I don’t know if it is due to the start of the holiday season, or if my pace of life has just slowed down to a place where I can spend a few minutes gathering my thoughts while I doodle.....whatever the cause, the outcome is that I can feel my creative juices flowing.
My little notebook, which started off this fall as a place where I would jot down a few things for the girls to do each day has morphed into something that is not only a record of our work but a place where I like to return to throughout the day to capture what really takes place during the hours we spend together.
I do not plan a full day of “lessons”. I take a look at our calendar and examine how much time we will be inside our home vs. the time required to travel to and from outside lessons. Then I reflect on what I want to see accomplished, such as math, or science, or reading. I jot down two or three things. Just enough to build momentum. My journal looks very different at the end of the day than it did when we gathered at the table to have breakfast and review our schedule. I have come to realize, that if I put down what I want and leave room for creativity, the day fills up with many things such as reading, piano practice, writing, and even unplanned physics lessons involving gear ratios and torque (related to our electronics class).
So many parents struggle with record keeping. I have been one of them. I have used teacher planning books, printed checklists from excel, schedule apps, and even no daily plans. This is what I have settled on and this is what works for us.
When I was teaching, teachers would walk the halls carrying their sketchbooks. At meetings, the conference table would be filled with sketchbooks, and littered with magic markers and colored pencils. This was before the age of electronics. Now I am sure laptops or iPads would be the recording device of choice, but back then we were committed to exploring ourselves artistically, and our notebooks held not only our notes but also our reflections on those notes and how they applied to the children we taught in our classrooms. I still have those notebooks filled with anecdotal snippets of who was reading what and the highlights of our reading conferences. They contain sketches of my classroom, notes from parent/teacher conferences, references to what we were studying and book list after book list.

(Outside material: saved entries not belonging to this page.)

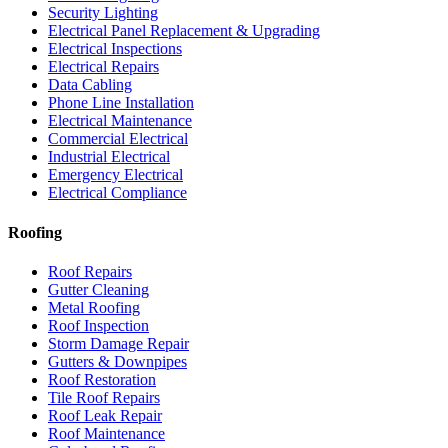
Security Lighting
Electrical Panel Replacement & Upgrading
Electrical Inspections
Electrical Repairs
Data Cabling
Phone Line Installation
Electrical Maintenance
Commercial Electrical
Industrial Electrical
Emergency Electrical
Electrical Compliance
Roofing
Roof Repairs
Gutter Cleaning
Metal Roofing
Roof Inspection
Storm Damage Repair
Gutters & Downpipes
Roof Restoration
Tile Roof Repairs
Roof Leak Repair
Roof Maintenance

It has taken me three years to apply this to my homeschool. My notebook is becoming a place to jot down not only what we accomplish in a day but a place for a quick lesson, a place to keep lists of what resources we want to take out from the library or watch on Netflix. It is a place that they girls want to work in too, taking part in the illustrations. Just like my old teaching notebooks, this one is a place that I can come to, spend some time coloring, drawing, reflecting and I feel very in control of what is happening in and out of our home.